第二楽章
額から汗が落ちた。緊迫したこの状況を少しずつ整頓しながら意識を集中させる。どういうことだ?怒りを抑えつけて冷静になろうとした。もう奴らは既に爆弾の類を仕掛けていた、とでもいうのだろうか。とにもかくにも、今は一刻も早く現状を打破しなければ。まあ、事実上もう手遅れではあるんだけどね。やられっぱなしはそりゃもう、頭にくるし。殺しちゃっていいかな。
「なんでこんなことになってるんだよ、全く…」
差しに差しまくった嫌気をその辺に吐き捨てた。ことの発端というのは昨日の夜にさかのぼる。
「第五教会の見張り?」
シュー兄さんは少し驚いたような表情で彼女に訊き返す。はい、とドミナント指揮官__の割には若いように見えるが__らしい彼女、アリアさんは応える。
「どうやら明日、アルフィーネが第五教会を破壊しに出向くという話を耳にしまして…。第五教会のある地区はこの国でも特に人口が多い場所です。なるべく被害を抑えたいんです、私としては」
なのでお願いできませんか、と彼女は少し困ったような声色で言う。
「ええと、でもそういうお願いって、中立を宣言しているドミナントの立場としてはあんまりよくないのでは…」
「口を慎みなさい、メトロ・ブラーヴ!」
アリアさんの付き添いで来たらしいソープちゃんがメトロの発言を遮る。
「いえ、そう思うのも仕方ないですよね…えへへ、ごめんなさい。でも、それでも私は防げることであれば全力を尽くして…より早くこの国に平和が訪れるようにしたいなと、思って…」
シュー兄さんは考え込むような素振りをした後でふむ、と言ってアリアさんの方に向き直る。

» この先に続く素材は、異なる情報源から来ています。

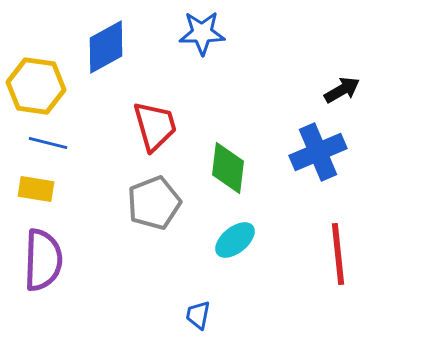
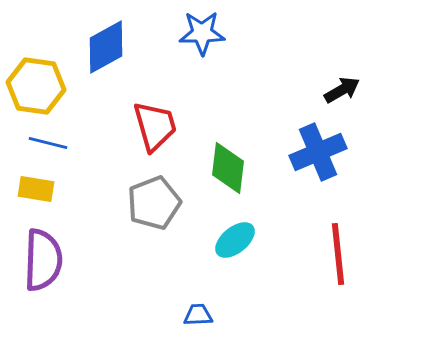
blue trapezoid: rotated 76 degrees clockwise
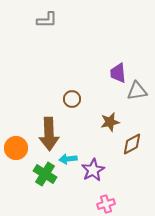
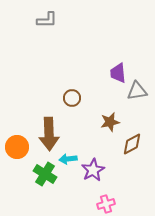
brown circle: moved 1 px up
orange circle: moved 1 px right, 1 px up
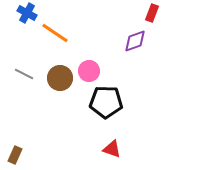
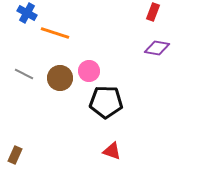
red rectangle: moved 1 px right, 1 px up
orange line: rotated 16 degrees counterclockwise
purple diamond: moved 22 px right, 7 px down; rotated 30 degrees clockwise
red triangle: moved 2 px down
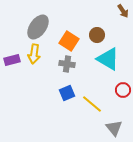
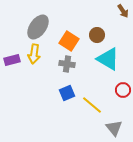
yellow line: moved 1 px down
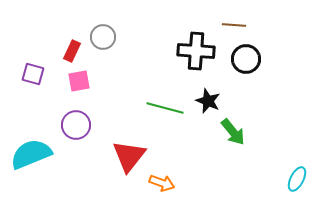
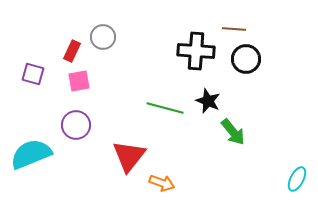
brown line: moved 4 px down
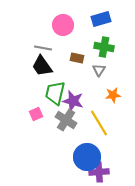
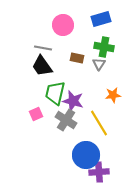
gray triangle: moved 6 px up
blue circle: moved 1 px left, 2 px up
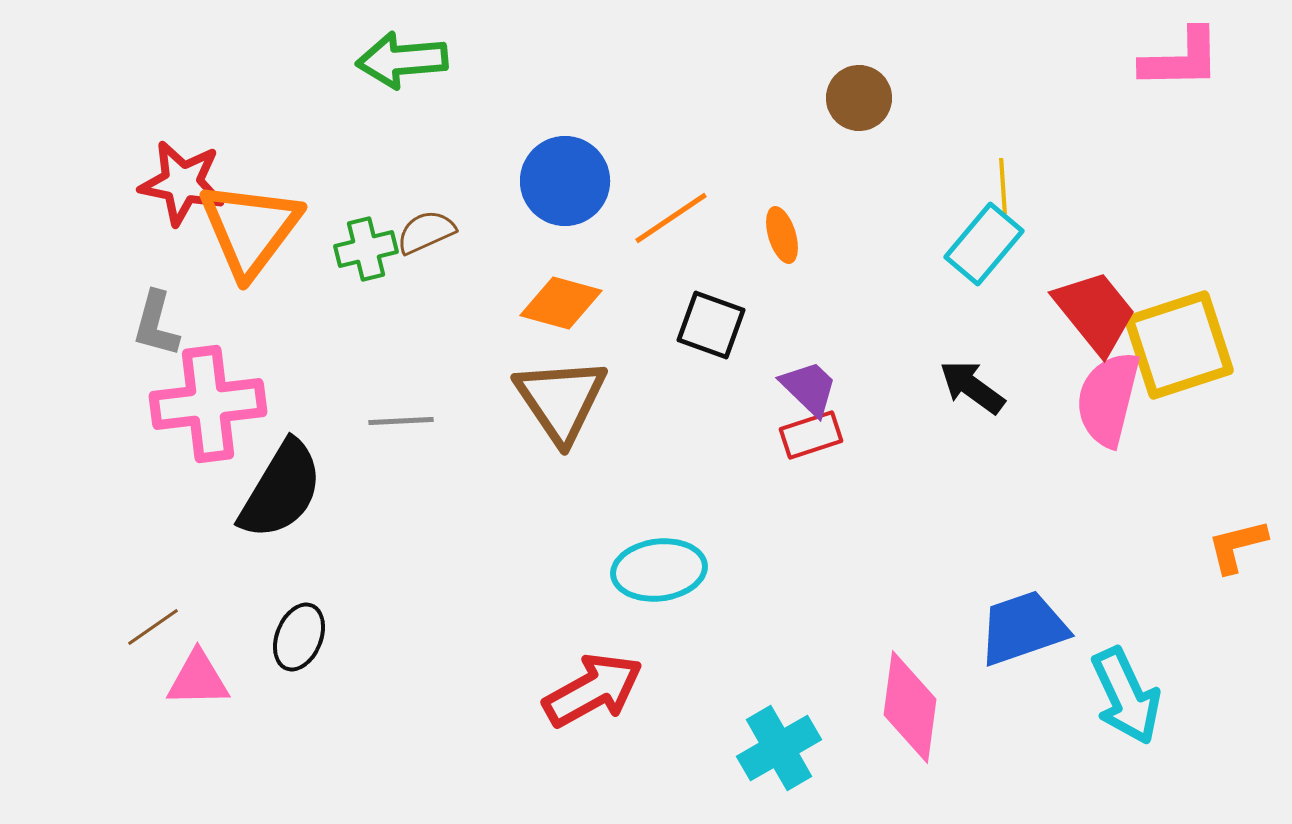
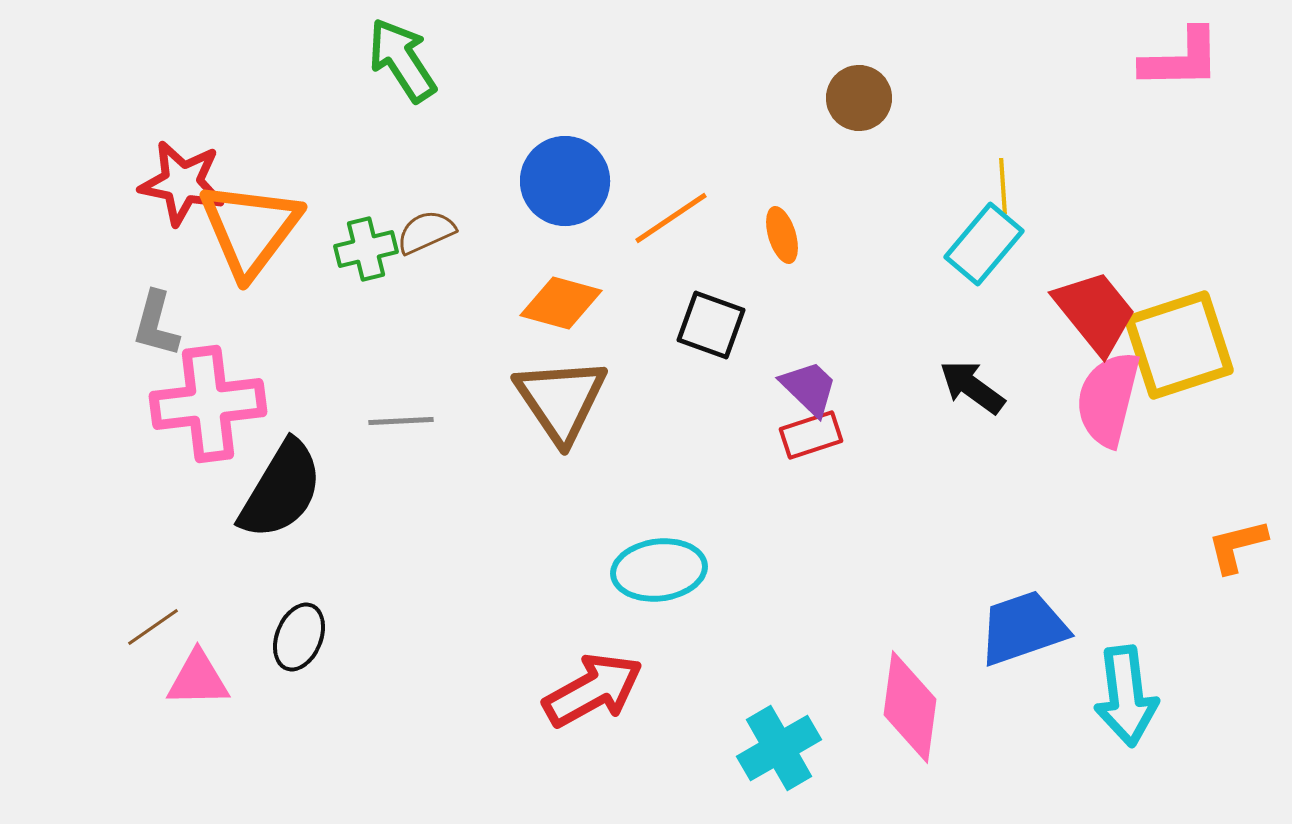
green arrow: rotated 62 degrees clockwise
cyan arrow: rotated 18 degrees clockwise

「まあいいよ、うん。わざわざアリアと、えっと…チェーンの子。うん、そうそう君…が直接この拠点まで出向いてくれた訳だし!断る理由もないしな」
いいよな、とシュー兄さんは僕らに目線だけで問いかける。もちろんそこに選択肢などない。あのムカつくアルフィーネをぶちのめしてやるいい機会だ、僕自身も特に反対の意はなかった。
「本当ですか!…ありがとうございます、ではその件はシヴォルタの皆さんに任せますね!」
「私からも、感謝申し上げます」
二人は笑顔でそう告げ、明日の件の詳細を僕らに伝えた後でシヴォルタ拠点を後にした。